Development of a strategy in consultation with the Paul-Ehrlich-Institut
Synthesized antibodies can alleviate chronic inflammation and help in the treatment of neurodegenerative diseases and cancer. The researchers are therefore optimistic that biotechnologically produced antibodies can be used in the treatment of COVID-19. “Anyone looking to develop a human antibody for treating SARS-CoV-2 is very much in a race against time,” Ziehr explains. “A period of 18 months to two years is simply too long. That was what led us to opt for a different production strategy, so that suitable candidates for a new active substance can progress to clinical studies much more quickly.” To place the strategy on a firm footing, this new approach was first submitted to Germany’s national vaccine approval body, the Paul-Ehrlich-Institut.
Like most other antibody production processes, the process developed at Fraunhofer ITEM is based on Chinese hamster ovary (CHO) cells. Around 80 percent of all biotechnologically produced pharmaceutical-grade proteins are produced with the help of this cell line. One of the principal reasons for this is that the sugar chains, which in the CHO cells are attached to a newly synthesized protein, are similar to those of humans.

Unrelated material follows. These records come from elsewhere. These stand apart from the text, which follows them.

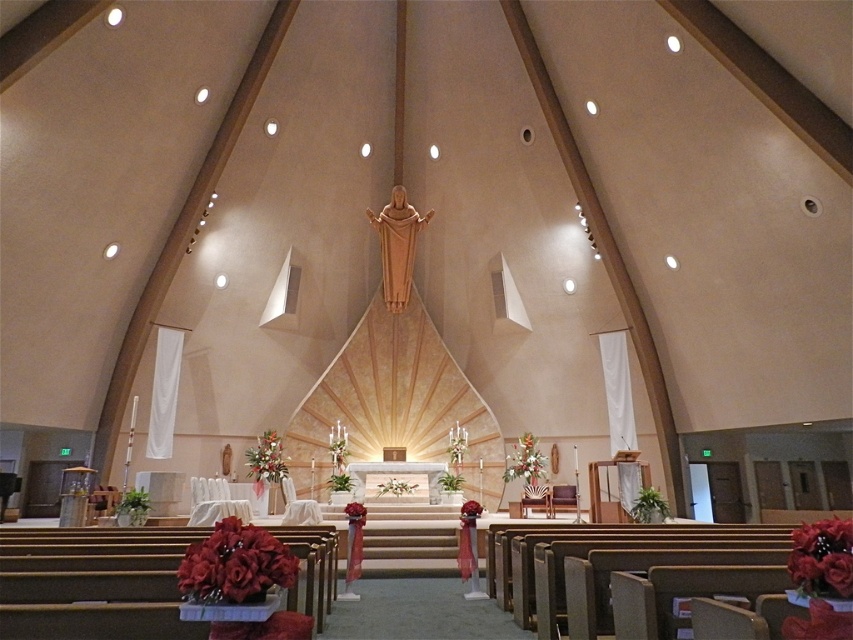 Question: Does white silk flowers at lower center have a lesser width compared to white silk flowers at center?

Choices:
 (A) no
 (B) yes

Answer: (B)

Question: Is velvety red bouquet at lower left bigger than white silk flowers at center?

Choices:
 (A) no
 (B) yes

Answer: (A)

Question: Which object is positioned closest to the silky red roses at lower right?

Choices:
 (A) white silk flowers at center
 (B) velvety red bouquet at lower left
 (C) white silk flowers at lower center

Answer: (B)

Question: Estimate the real-world distances between objects in this image. Which object is farther from the silky red roses at lower right?

Choices:
 (A) white silk flowers at lower center
 (B) white silk flowers at center

Answer: (A)

Question: Considering the real-world distances, which object is closest to the silky red roses at lower right?

Choices:
 (A) white silk flowers at center
 (B) velvety red bouquet at lower left

Answer: (B)

Question: Can you confirm if silky red roses at lower right is thinner than white silk flowers at center?

Choices:
 (A) no
 (B) yes

Answer: (B) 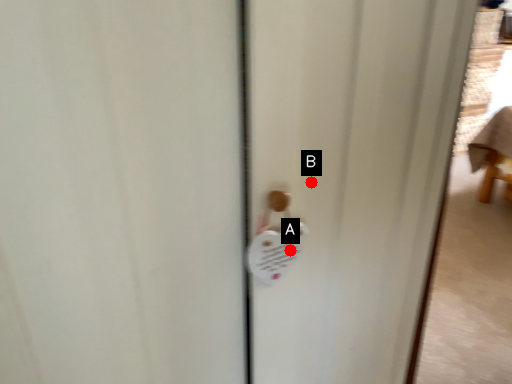 Question: Two points are circled on the image, labeled by A and B beside each circle. Among these points, which one is farthest from the camera?

Choices:
 (A) A is further
 (B) B is further

Answer: (A) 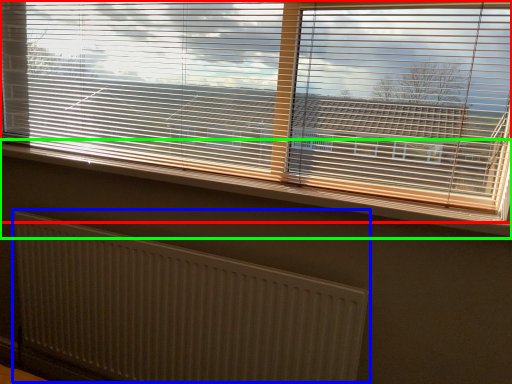 Question: Estimate the real-world distances between objects in this image. Which object is closer to window blind (highlighted by a red box), radiator (highlighted by a blue box) or window sill (highlighted by a green box)?

Choices:
 (A) radiator
 (B) window sill

Answer: (B) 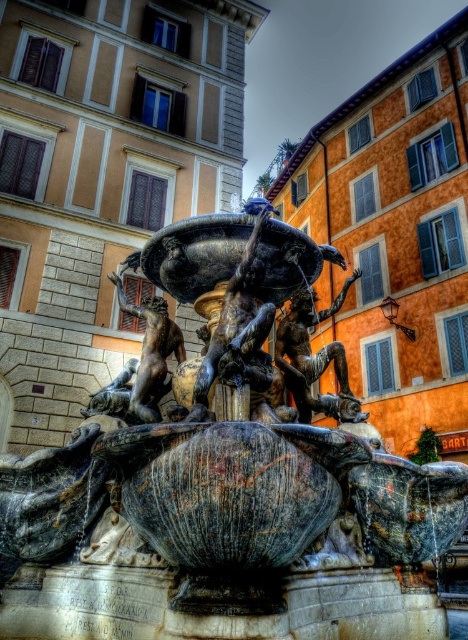 You are an art student visiting the fountain and want to sketch both the marble statue at center and the bronze statue at center. Which statue should you choose if you want to draw a larger subject?

The marble statue at center is larger in size than the bronze statue at center, so you should choose the marble statue at center for a larger subject.

You are standing in the square and want to take a photo of the fountain. You notice two points on the fountain, one at coordinates point [285,445] and another at point [337,300]. Which point will appear larger in your camera view?

Point [285,445] is closer to the viewer than point [337,300], so it will appear larger in the camera view. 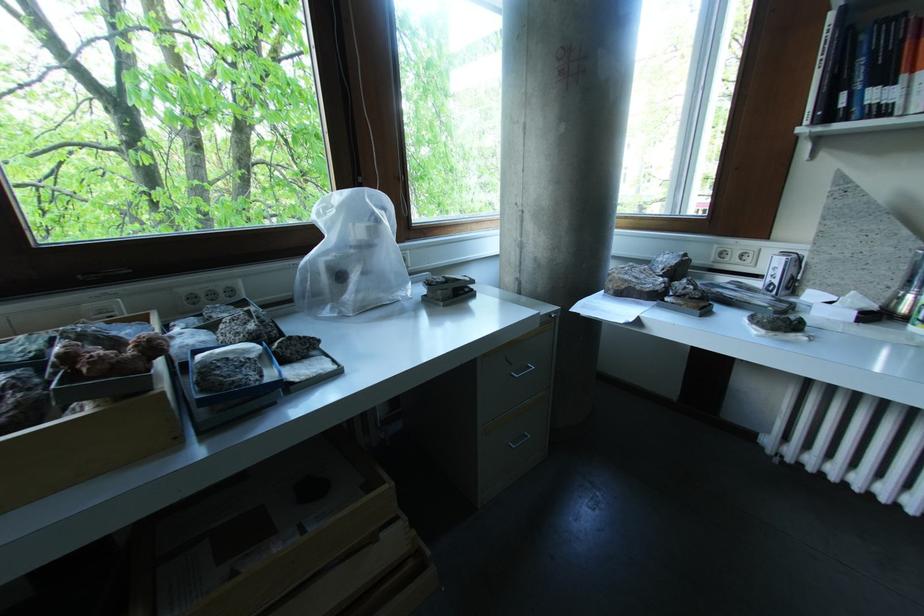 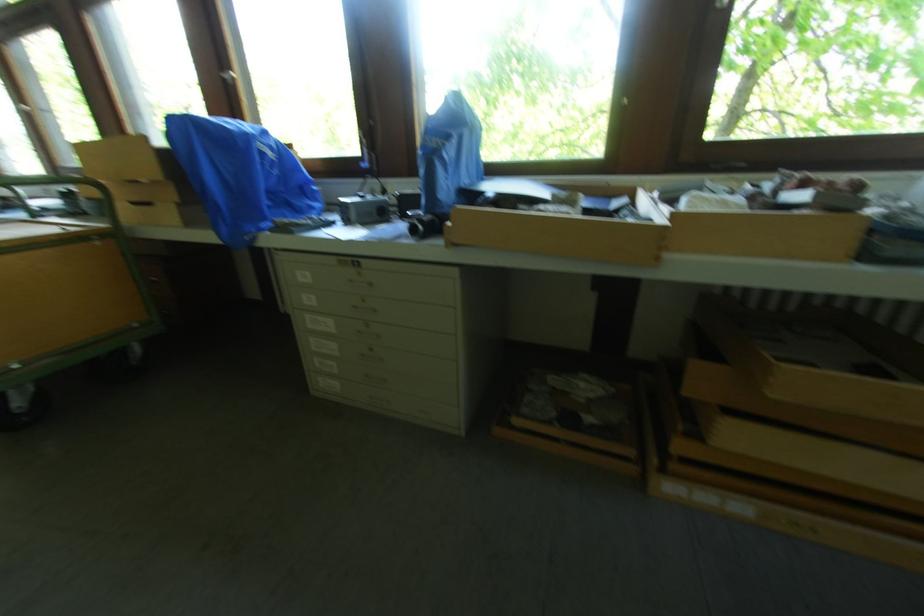 Question: The camera is either moving clockwise (left) or counter-clockwise (right) around the object. The first image is from the beginning of the video and the second image is from the end. Is the camera moving left or right when shooting the video?

Choices:
 (A) Left
 (B) Right

Answer: (B)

A cell factory for antibody production
Just how did researchers manage to develop a candidate for a new active ingredient in such a short time? In order to produce antibodies, the genetic material from this antibody—i.e., its DNA, which contains the corresponding antibody gene—must be introduced into CHO cells. “For this, we use so-called plasmids,” says Ziehr. “These are ring-shaped DNA molecules, which are introduced into the CHO cells by means of a process known as transfection.” This process of transfection takes place in a vessel containing a few milliliters of a liquid nutrient and millions of cells. The plasmids are then added to this culture, where they penetrate the cells and then randomly integrate into the chromosome. The composition of the liquid nutrients ensures that only those cells multiply that have incorporated the antibody gene. In the conventional approach, the tedious next step is to isolate and test individual cells until a CHO cell clone displaying optimal integration of the antibody gene within its genome is identified.
This is an extremely time-consuming process, since it can take as long as 48 hours for a single cell division. “This means that a year can easily pass before a usable clone is available. That’s far too long, especially if the aim is to develop a drug for COVID-19. We therefore opted to dispense with the lengthy process of cell isolation and work directly with the cell pool from transfection. This meant accepting the risk that some of the cells would have incorporated the genetic information from the antibody much more successfully than others. However, the selection conditions applied to the cell pool were such that the cells that produced the most antibodies were also the ones that grew best. Some cells produced more antibodies, others somewhat fewer, but all of them produced the same antibody.”